Task to complete: Total the lines of the entries below that hold the string "experience", then write only that total.

Task inputs:
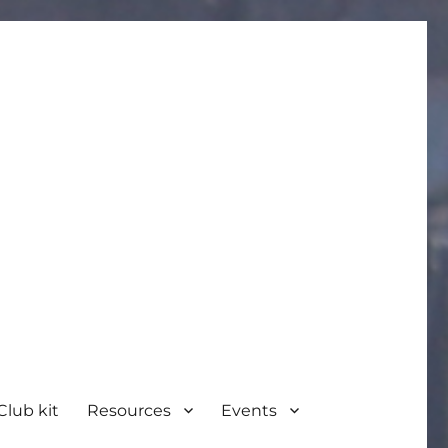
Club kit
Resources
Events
* * *
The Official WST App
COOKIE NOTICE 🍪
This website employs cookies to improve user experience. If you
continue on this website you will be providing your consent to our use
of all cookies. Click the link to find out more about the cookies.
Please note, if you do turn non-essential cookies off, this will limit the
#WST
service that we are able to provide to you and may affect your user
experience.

Response: 2